* _Brief_:
Copy the lines below verbatim, but only from the line containing "This screenshot has height=1044, width=1568." through the end of the data.

* _Supplied records_:
------------------------------------------------------------------------
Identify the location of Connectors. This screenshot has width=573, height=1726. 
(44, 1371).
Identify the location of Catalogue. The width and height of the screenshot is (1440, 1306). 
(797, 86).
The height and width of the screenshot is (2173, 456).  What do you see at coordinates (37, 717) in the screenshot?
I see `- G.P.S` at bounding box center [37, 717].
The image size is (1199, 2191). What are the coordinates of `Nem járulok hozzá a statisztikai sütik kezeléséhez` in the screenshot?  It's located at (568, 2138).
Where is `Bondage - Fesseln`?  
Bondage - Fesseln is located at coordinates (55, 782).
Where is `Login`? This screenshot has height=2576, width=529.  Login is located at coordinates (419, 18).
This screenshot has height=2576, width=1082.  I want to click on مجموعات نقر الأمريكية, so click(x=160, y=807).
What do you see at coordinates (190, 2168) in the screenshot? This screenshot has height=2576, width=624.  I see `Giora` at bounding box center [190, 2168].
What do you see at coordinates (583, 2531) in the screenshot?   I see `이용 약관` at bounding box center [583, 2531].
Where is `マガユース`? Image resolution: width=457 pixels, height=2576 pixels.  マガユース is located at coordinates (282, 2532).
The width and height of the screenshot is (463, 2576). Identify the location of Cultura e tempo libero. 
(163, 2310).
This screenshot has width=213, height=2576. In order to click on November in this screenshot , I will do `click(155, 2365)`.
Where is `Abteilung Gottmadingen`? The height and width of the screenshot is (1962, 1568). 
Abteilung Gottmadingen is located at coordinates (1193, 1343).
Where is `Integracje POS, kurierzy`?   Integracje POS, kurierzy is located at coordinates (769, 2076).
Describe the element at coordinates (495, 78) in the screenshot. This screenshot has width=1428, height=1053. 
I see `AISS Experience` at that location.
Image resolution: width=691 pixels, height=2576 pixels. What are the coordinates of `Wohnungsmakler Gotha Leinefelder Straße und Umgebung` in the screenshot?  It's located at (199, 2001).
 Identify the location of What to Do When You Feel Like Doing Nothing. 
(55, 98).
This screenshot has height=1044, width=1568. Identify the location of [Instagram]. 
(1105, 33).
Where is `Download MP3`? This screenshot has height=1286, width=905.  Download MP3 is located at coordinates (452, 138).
------------------------------------------------------------------------
* _Answer_:
This screenshot has height=1044, width=1568. Identify the location of [Instagram]. 
(1105, 33).
Where is `Download MP3`? This screenshot has height=1286, width=905.  Download MP3 is located at coordinates (452, 138).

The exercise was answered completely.